Years later her father passed away from cancer in 1985.
“She was a daddy’s girl,” Edmunds’ mother, Lynette Olson, said of her daughter.
So when Olson saw that the home on Ephraim’s Main Street she sold a few years ago was being torn down to make room for a parking lot, she thought about her daughter's lost 50-cent piece.
Wednesday, she was in a car with a friend. "We just got past the house and I said, ‘You need to turnaround. I've got to go find her (Cristin's) money.' It was almost like something said, ‘Go get her money,’" recalled Olson.
The man behind the controls of the backhoe was Dustin Barton. Olson used to babysit him in the home he was now tearing down, and together they grabbed a shovel and started looking for Edmunds’ coin.
He said there wasn’t much digging. It was more scraping bits of dirt at a time. And in just a couple of minutes, there it was.
"It felt pretty good to see the reaction of Lynette and to know what it meant to Cristin and the people who were here with them,” Barton said. “They were pretty excited."
Olson took the coin right to her daughter, knowing she was already having a tough day.
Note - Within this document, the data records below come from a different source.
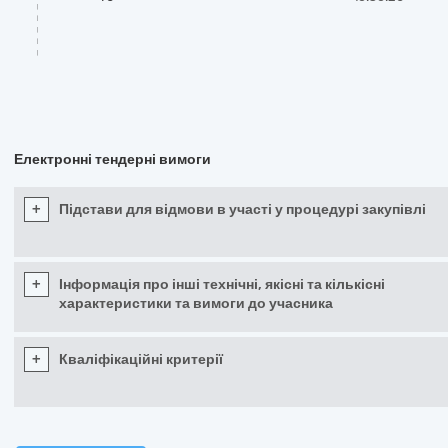
Електронні тендерні вимоги
+
Підстави для відмови в участі у процедурі закупівлі
+
Інформація про інші технічні, якісні та кількісні
характеристики та вимоги до учасника
+
Кваліфікаційні критерії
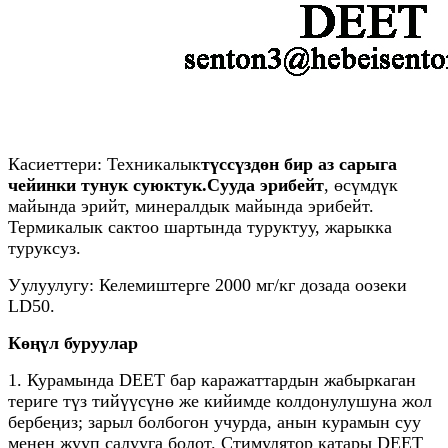
Касиеттери: Техникалык
түссүздөн бир аз сарыга
чейинки тунук суюктук.
Сууда эрибейт
, өсүмдүк
майында эрийт, минералдык майында эрибейт.
Термикалык сактоо шартында туруктуу, жарыкка
туруксуз.
Уулуулугу: Келемиштерге 2000 мг/кг дозада оозеки
LD50.
Көңүл буруулар
1. Курамында DEET бар каражаттардын жабыркаган
териге түз тийүүсүнө же кийимде колдонулушуна жол
бербеңиз; зарыл болбогон учурда, анын курамын суу
менен жууп салууга болот. Стимулятор катары DEET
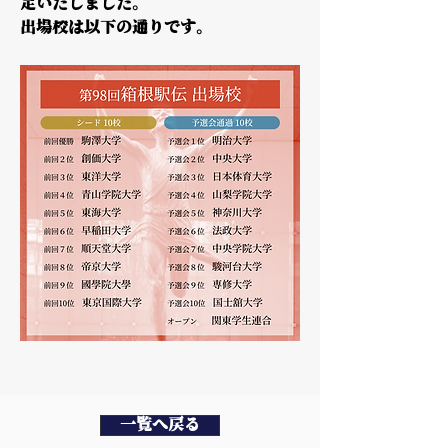
定いたしました。
出場校は以下の通りです。
一覧へ戻る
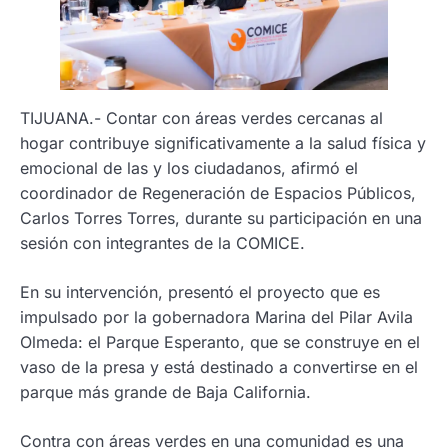
TIJUANA.- Contar con áreas verdes cercanas al
hogar contribuye significativamente a la salud física y
emocional de las y los ciudadanos, afirmó el
coordinador de Regeneración de Espacios Públicos,
Carlos Torres Torres, durante su participación en una
sesión con integrantes de la COMICE.
En su intervención, presentó el proyecto que es
impulsado por la gobernadora Marina del Pilar Avila
Olmeda: el Parque Esperanto, que se construye en el
vaso de la presa y está destinado a convertirse en el
parque más grande de Baja California.
Contra con áreas verdes en una comunidad es una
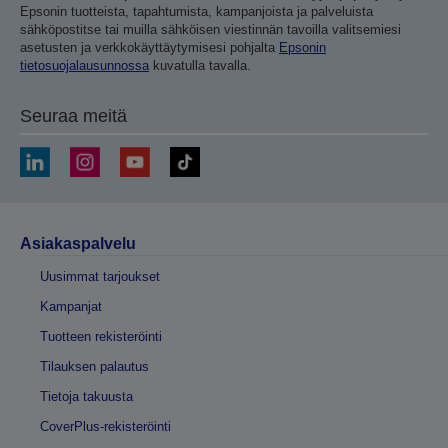
Epsonin tuotteista, tapahtumista, kampanjoista ja palveluista
sähköpostitse tai muilla sähköisen viestinnän tavoilla valitsemiesi
asetusten ja verkkokäyttäytymisesi pohjalta
Epsonin
tietosuojalausunnossa
kuvatulla tavalla.
Seuraa meitä
Asiakaspalvelu
Uusimmat tarjoukset
Kampanjat
Tuotteen rekisteröinti
Tilauksen palautus
Tietoja takuusta
CoverPlus-rekisteröinti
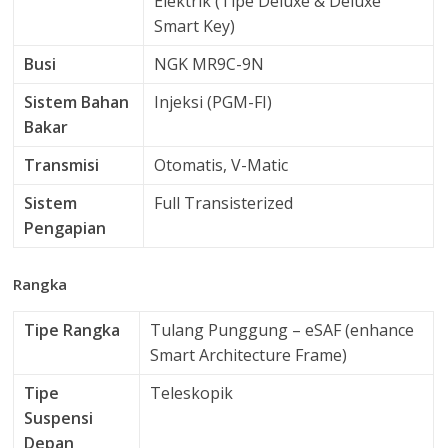
Elektrik (Tipe Deluxe & Deluxe
Smart Key)
Busi
NGK MR9C-9N
Sistem Bahan
Injeksi (PGM-FI)
Bakar
Transmisi
Otomatis, V-Matic
Sistem
Full Transisterized
Pengapian
Rangka
Tipe Rangka
Tulang Punggung – eSAF (enhance
Smart Architecture Frame)
Tipe
Teleskopik
Suspensi
Depan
"I could tell she had been crying,” Olson said. “And I said ‘maybe this will help you to feel a little better,’ and I held out my hand and handed her her 50-cent piece and then she really started crying."
"I always remembered that I'd lost it, and it was something special from my dad, so I've always thought about it,” Edmunds said.
The coin has been buried in the dirt for 31 years, still worth 50 cents. But to Edmunds, the 1976 half dollar is priceless.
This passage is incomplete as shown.